California has a retraction statute, Cal. Civ. Code § 48a, that applies to the "publication of libel in a newspaper" or "slander by radio broadcast." Although the statute does not specifically state whether it covers online publications, two recent court decisions suggest that an online publisher may be covered by the statute if the publisher's main focus is the rapid dissemination of news.

In the first case, a federal court interpreting California law observed that the legislature passed the retraction statute to protect publishing enterprises that engage "in the immediate dissemination of news," because such enterprises "cannot always check their sources for accuracy and their stories for inadvertent publication errors." Condit v. National Enquirer, Inc., 248 F. Supp. 2d 945, 955 (2002). The court concluded that the National Enquirer, which published the statements at issue in print and online, was not covered by the retraction statute because its primary focus was not the rapid dissemination of news. Thus the court held that the National Enquirer had time to verify the truth of the allegations before publishing the statements.

The federal court's definition of "newspaper" in the National Enquirer case dovetails with an important state appellate court decision referring to "reporters" as persons gathering news for dissemination to the public online. O'Grady v. Superior Court, 139 Cal. App.4th 1423 (Cal. Ct. App. 2006). In that case, Jason O'Grady operated an "online news magazine" about Apple in which he published confidential information he received about a new Apple product. Apple wished to sue the person who divulged the confidential information to O'Grady and subpoenaed him for information about the identity of his confidential source. The court concluded that the state shield law applied to O'Grady because he engaged in "open and deliberate publication on a news-oriented Web site of news gathered by that site's operators." For more on the O'Grady case, see the Apple v. Does entry in the CMLP database. Taken together, the O'Grady and Condit decisions suggest that future courts may be willing to apply the state's retraction law to an online work depending on the nature of the publication.
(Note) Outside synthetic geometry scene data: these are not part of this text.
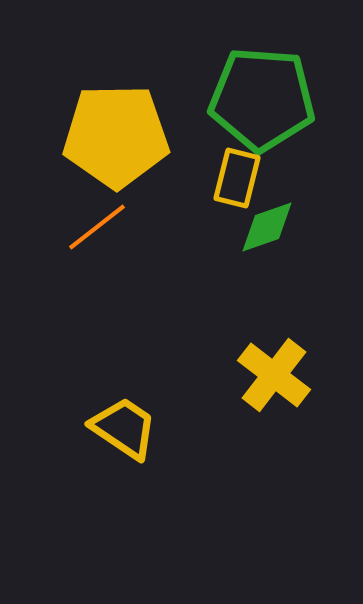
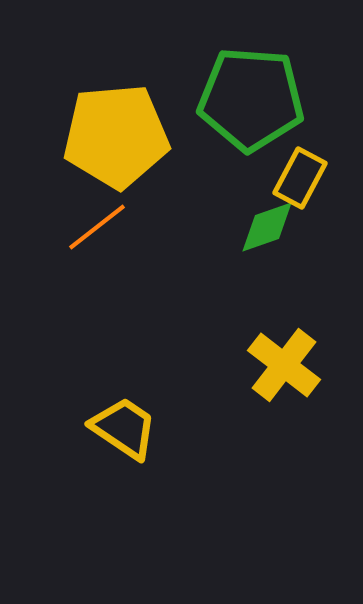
green pentagon: moved 11 px left
yellow pentagon: rotated 4 degrees counterclockwise
yellow rectangle: moved 63 px right; rotated 14 degrees clockwise
yellow cross: moved 10 px right, 10 px up
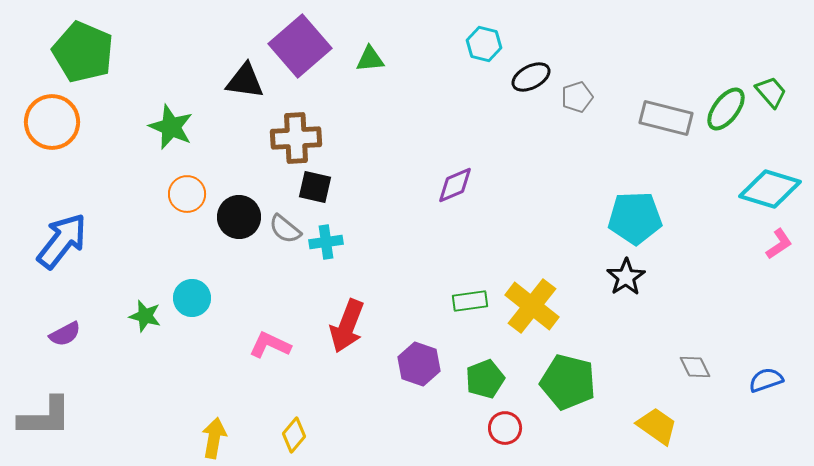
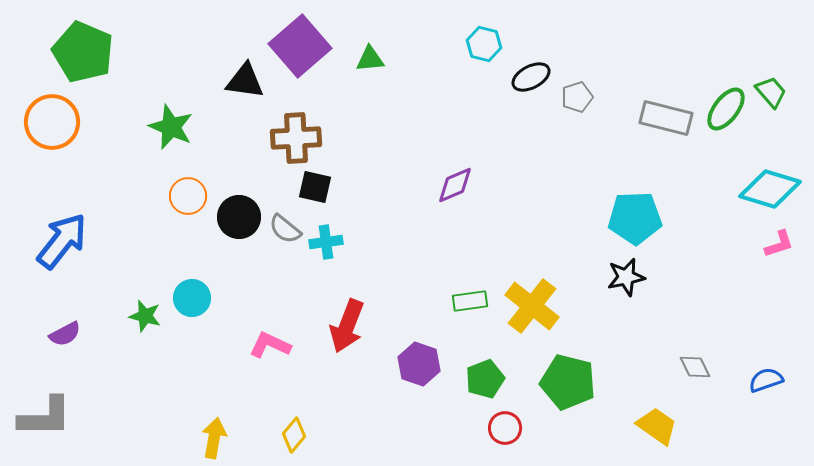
orange circle at (187, 194): moved 1 px right, 2 px down
pink L-shape at (779, 244): rotated 16 degrees clockwise
black star at (626, 277): rotated 21 degrees clockwise
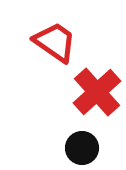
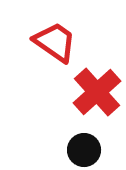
black circle: moved 2 px right, 2 px down
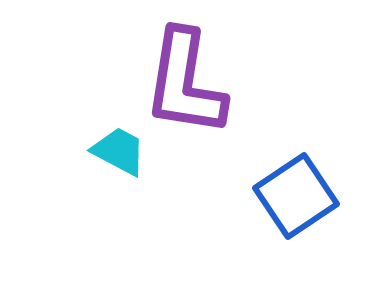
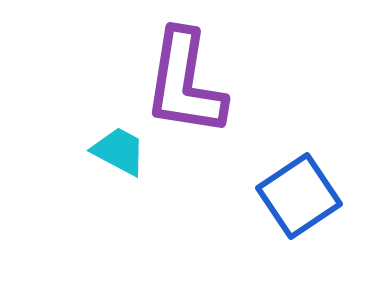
blue square: moved 3 px right
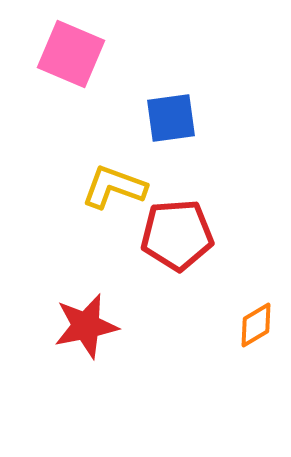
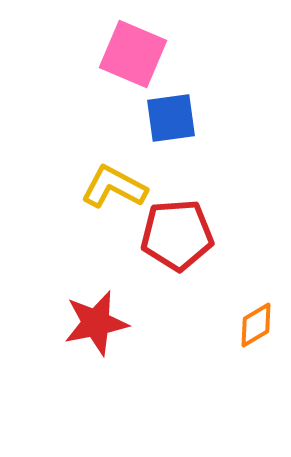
pink square: moved 62 px right
yellow L-shape: rotated 8 degrees clockwise
red star: moved 10 px right, 3 px up
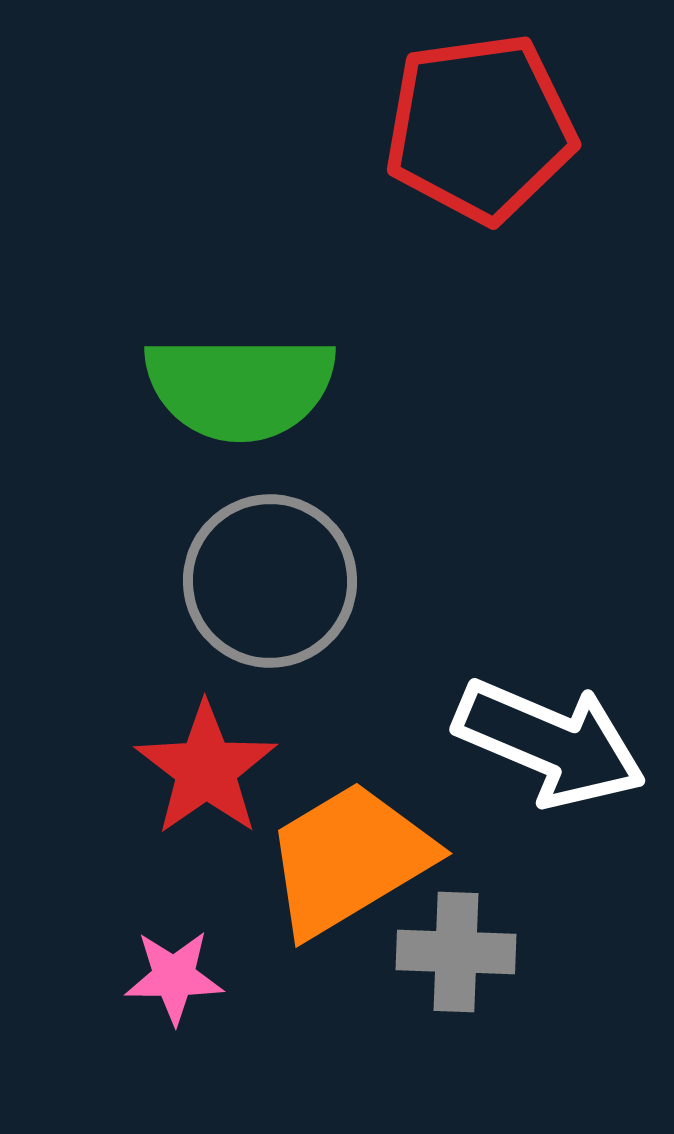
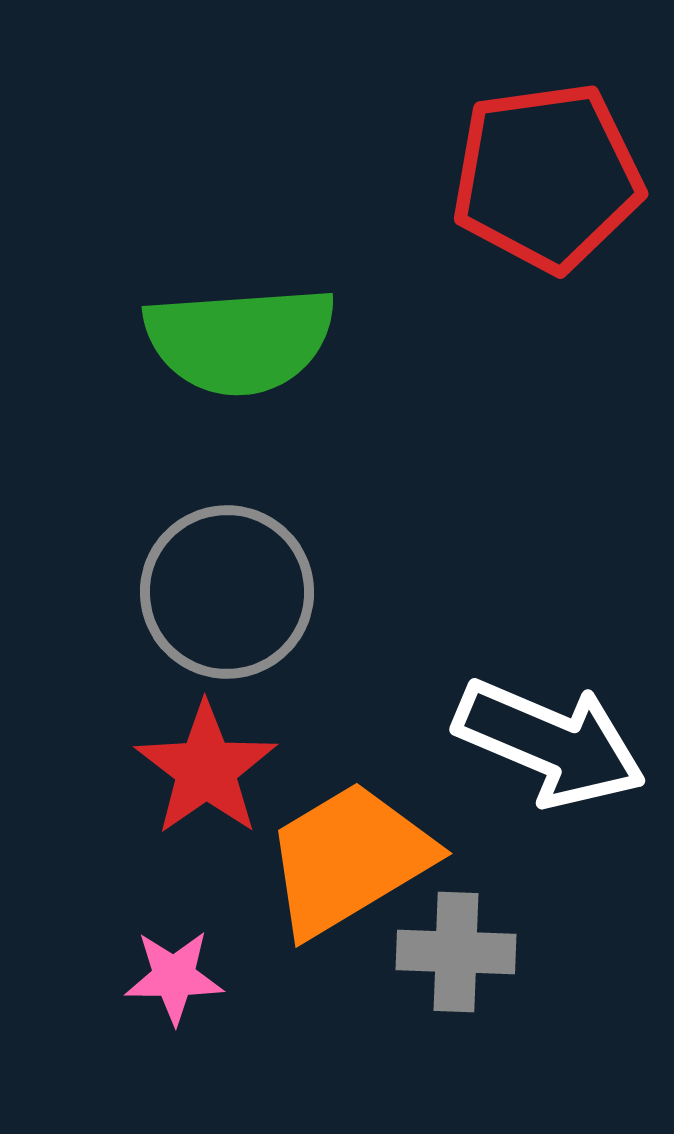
red pentagon: moved 67 px right, 49 px down
green semicircle: moved 47 px up; rotated 4 degrees counterclockwise
gray circle: moved 43 px left, 11 px down
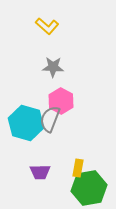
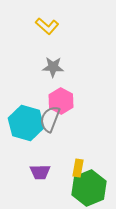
green hexagon: rotated 12 degrees counterclockwise
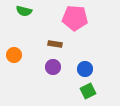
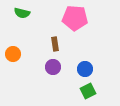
green semicircle: moved 2 px left, 2 px down
brown rectangle: rotated 72 degrees clockwise
orange circle: moved 1 px left, 1 px up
Although O'Grady involves California's shield law, both the O'Grady and the Condit decisions suggest that future courts may be willing to entertain the possibility that the state's retraction law applies to an online publication if the main focus of the publication is the rapid dissemination of news.

Handling Requests to Remove or Retract Material in California

If someone contacts you with a retraction request, you should first determine whether a retraction is warranted; review the steps under the handling a retraction request section of this guide for help in making this assessment. If you determine that a retraction is appropriate, you should follow the procedures outlined in the California retraction statute so that you can avail yourself of the statutory benefit of limiting potential defamation damages.
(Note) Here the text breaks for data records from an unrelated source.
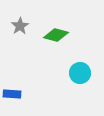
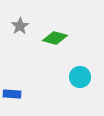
green diamond: moved 1 px left, 3 px down
cyan circle: moved 4 px down
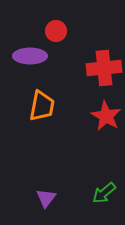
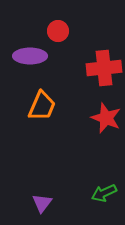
red circle: moved 2 px right
orange trapezoid: rotated 12 degrees clockwise
red star: moved 2 px down; rotated 8 degrees counterclockwise
green arrow: rotated 15 degrees clockwise
purple triangle: moved 4 px left, 5 px down
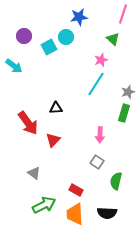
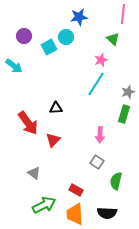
pink line: rotated 12 degrees counterclockwise
green rectangle: moved 1 px down
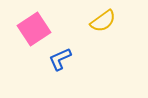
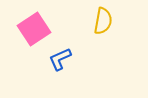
yellow semicircle: rotated 44 degrees counterclockwise
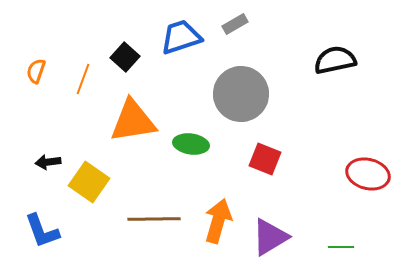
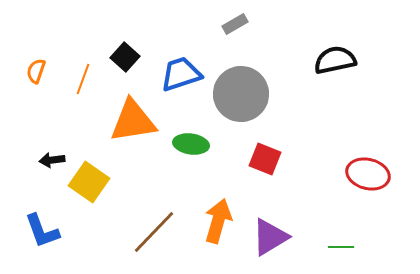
blue trapezoid: moved 37 px down
black arrow: moved 4 px right, 2 px up
brown line: moved 13 px down; rotated 45 degrees counterclockwise
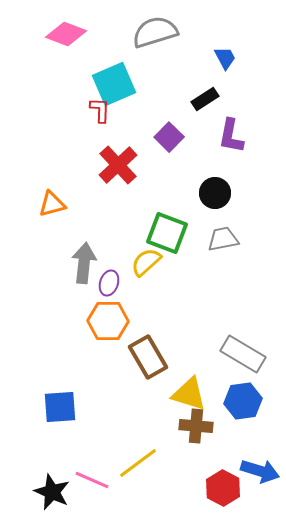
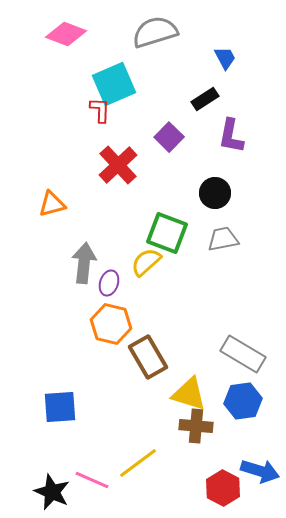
orange hexagon: moved 3 px right, 3 px down; rotated 12 degrees clockwise
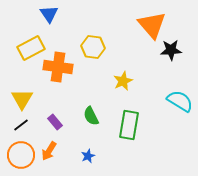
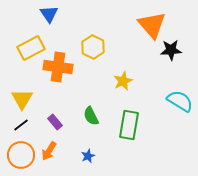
yellow hexagon: rotated 20 degrees clockwise
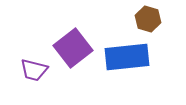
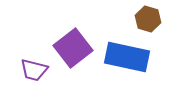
blue rectangle: rotated 18 degrees clockwise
Under the California retraction statute:

  • A plaintiff has twenty days after discovering an allegedly libelous statement to serve a request for retraction;
  • The request must be in writing and must specify the statements claimed to be libelous and demand that they be corrected; and
  • Once the publisher receives the retraction request, it has three weeks to publish a retraction in a manner that is "substantially as conspicuous" as the original published statements.

If you comply with these procedures after receiving a retraction request (or the plaintiff fails to ask for a retraction as required under the statute) and you are found to be liable for defamation, the plaintiff's ability to recover damages from you will be limited. He or she will be able to recover only for his or her actual economic losses and will not be able to recover general damages (e.g., loss of reputation generally) or punitive damages.
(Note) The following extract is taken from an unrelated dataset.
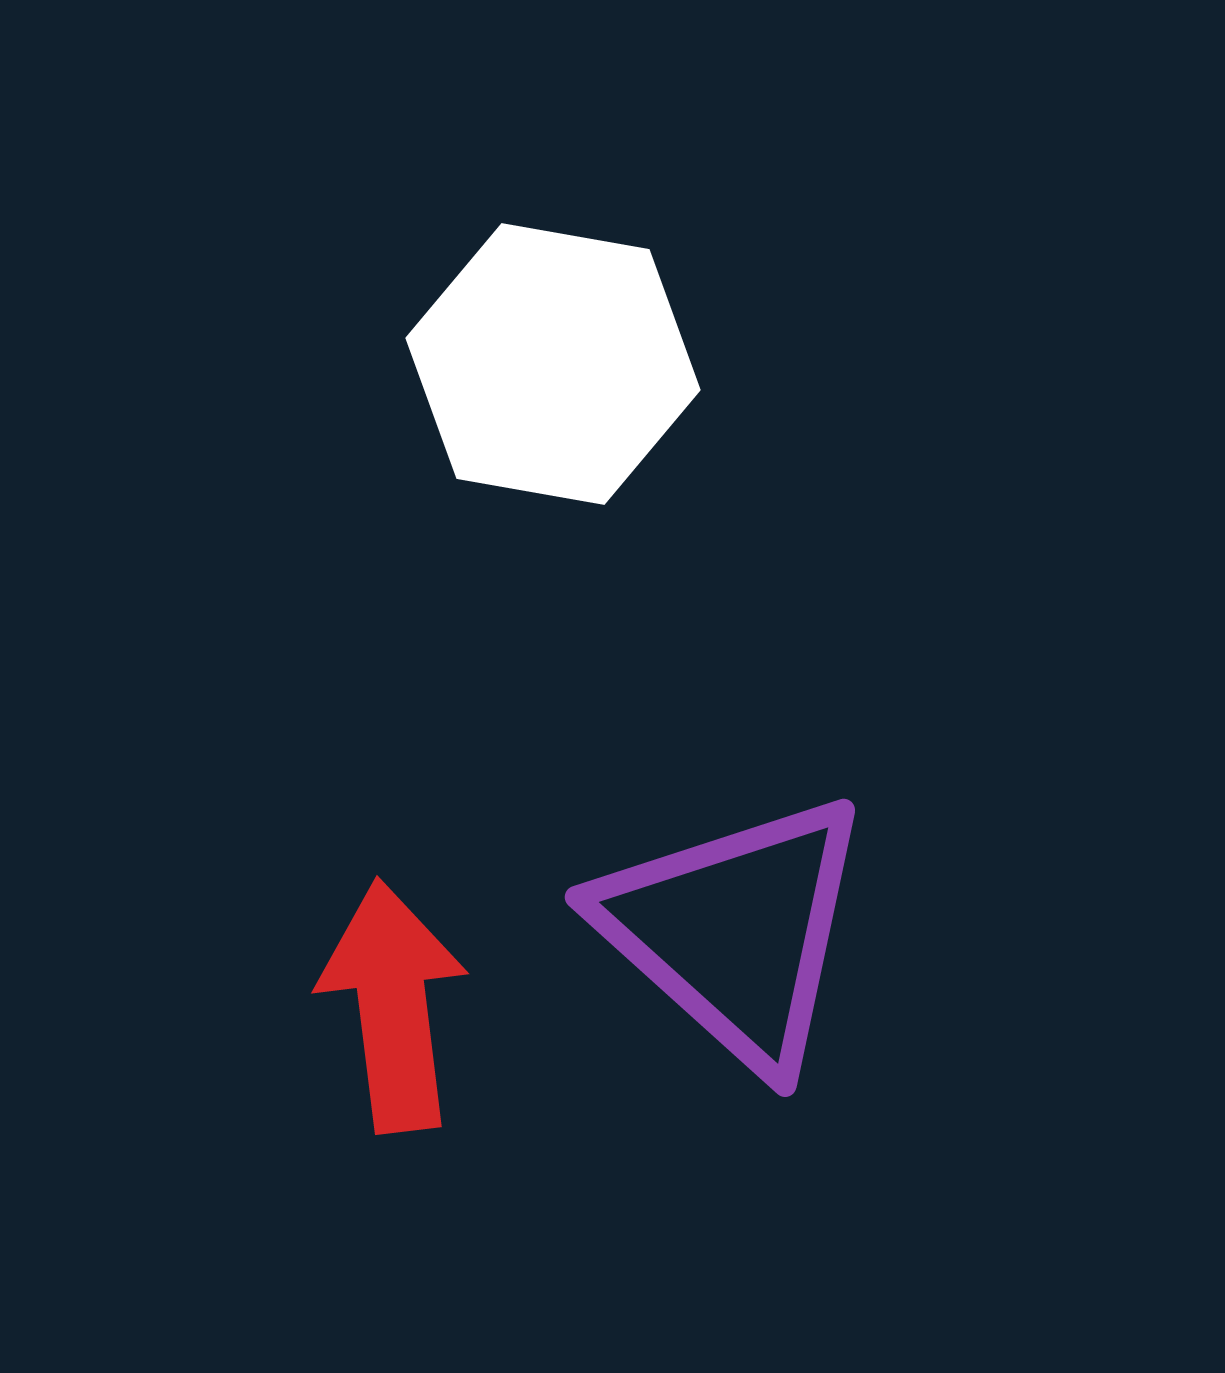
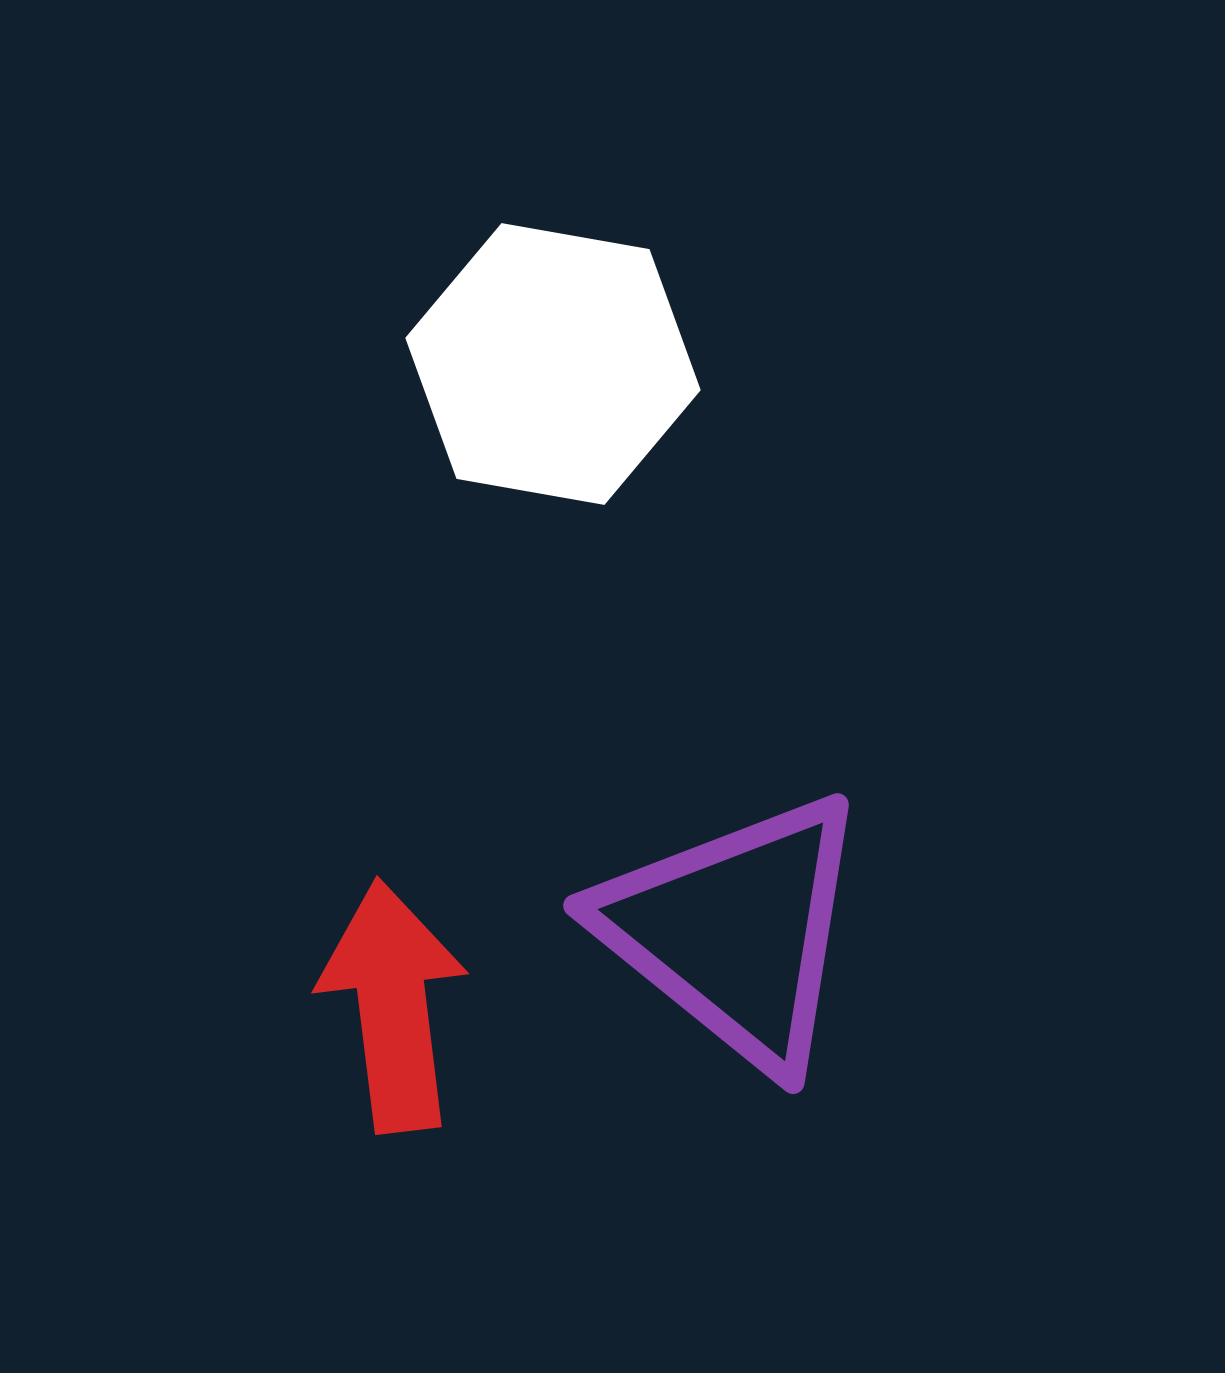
purple triangle: rotated 3 degrees counterclockwise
Even if your online publishing activities do not fall within the scope of California's retraction statute, your willingness to correct past errors in your work will provide several benefits. It will make your work more accurate and reliable, which will increase your credibility, influence, and (hopefully) your page views. It will also diminish the likelihood of your being sued in the first place, as it might placate the potential plaintiff. Furthermore, courts and juries may find a retraction shows your good faith, which will benefit you in a defamation suit.